Travelers wearing protective face masks to prevent the spread of the coronavirus disease (COVID-19) reclaim their luggage at the airport in Denver, Colorado, U.S., November 24, 2020. REUTERS/Kevin Mohatt
REUTERS
COVID-19 infections in a Colorado county with a Delta variant surge this spring were more common among fully vaccinated people than in the state's other counties where it was circulating at lower levels, a U.S. Centers for Disease Control and Prevention study released on Friday showed.
The study also found that the Delta variant caused more severe illness. Cases, hospital intensive care unit admissions and deaths were higher in Mesa County, Colorado, than anywhere else in the state, it said.

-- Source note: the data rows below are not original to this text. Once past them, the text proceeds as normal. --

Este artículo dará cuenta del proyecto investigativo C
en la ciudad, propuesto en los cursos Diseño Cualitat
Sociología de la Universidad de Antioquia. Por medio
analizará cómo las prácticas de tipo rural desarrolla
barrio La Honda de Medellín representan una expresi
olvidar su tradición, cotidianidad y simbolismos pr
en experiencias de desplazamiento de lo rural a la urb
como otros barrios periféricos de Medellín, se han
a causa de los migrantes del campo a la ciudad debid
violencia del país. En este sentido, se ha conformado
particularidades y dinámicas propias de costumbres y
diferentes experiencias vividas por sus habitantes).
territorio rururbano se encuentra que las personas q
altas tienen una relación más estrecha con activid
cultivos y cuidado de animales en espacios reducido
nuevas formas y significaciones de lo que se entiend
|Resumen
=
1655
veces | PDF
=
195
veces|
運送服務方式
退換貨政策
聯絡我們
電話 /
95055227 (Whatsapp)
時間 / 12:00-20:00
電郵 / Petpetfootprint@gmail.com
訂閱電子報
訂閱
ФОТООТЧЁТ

The CDC recently said in a leaked report it believed the Delta variant was producing more severe illness among the unvaccinated than other versions of coronavirus, citing studies outside the United States.Â
In Mesa County, the proportion of Delta variant cases more than doubled from 43% for the week ending May 1 to 88% for the week ending June 5. The study looked at data from April 27 to June 6 in the county, which accounted for half of Delta variant cases in the state.

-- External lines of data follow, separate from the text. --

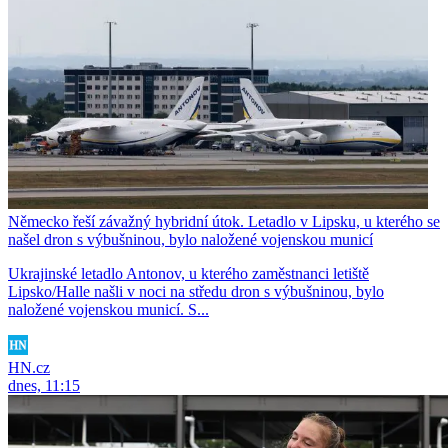
Německo řeší závažný hybridní útok. Letadlo v Lipsku, u kterého se
našel dron s výbušninou, bylo naložené vojenskou municí
Ukrajinské letadlo Antonov, u kterého zaměstnanci letiště
Lipsko/Halle našli v noci na středu dron s výbušninou, bylo
naložené vojenskou municí. S...
HN.cz
dnes, 11:15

An estimated "crude efficacy" of COVID-19 vaccines against preventing symptomatic infection among the fully vaccinated people in Mesa County was 78%, versus 89% for other Colorado counties where the variant was less dominant.

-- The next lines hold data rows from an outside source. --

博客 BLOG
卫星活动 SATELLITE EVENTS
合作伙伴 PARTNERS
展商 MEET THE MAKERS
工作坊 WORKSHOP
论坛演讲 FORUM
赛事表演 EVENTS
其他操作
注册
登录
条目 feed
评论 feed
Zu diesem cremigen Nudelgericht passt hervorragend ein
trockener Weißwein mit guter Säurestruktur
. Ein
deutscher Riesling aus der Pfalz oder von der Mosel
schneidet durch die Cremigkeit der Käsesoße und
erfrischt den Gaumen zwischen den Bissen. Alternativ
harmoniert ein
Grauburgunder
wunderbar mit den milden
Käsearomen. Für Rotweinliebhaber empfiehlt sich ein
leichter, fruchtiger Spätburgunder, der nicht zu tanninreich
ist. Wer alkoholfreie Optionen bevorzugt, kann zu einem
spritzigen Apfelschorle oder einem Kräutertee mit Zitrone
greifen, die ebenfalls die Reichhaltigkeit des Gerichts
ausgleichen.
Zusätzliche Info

The lower estimates may "lend support to previous findings that COVID-19 vaccines provide modestly lower protection against symptomatic infection with the Delta variant," the study found.
In another study also published on Friday, CDC data showed that a person infected with COVID-19 who was fully vaccinated is less likely to be reinfected than someone who has had the virus but is unvaccinated.
The analysis of 246 patients in Kentucky showed that state residents with previous COVID-19 infections who were unvaccinated had 2.34 times the odds of reinfection compared to those who were vaccinated and had been infected previously.
"If you have had COVID-19 before, please still get vaccinated," CDC Director Dr. Rochelle Walensky in a statement.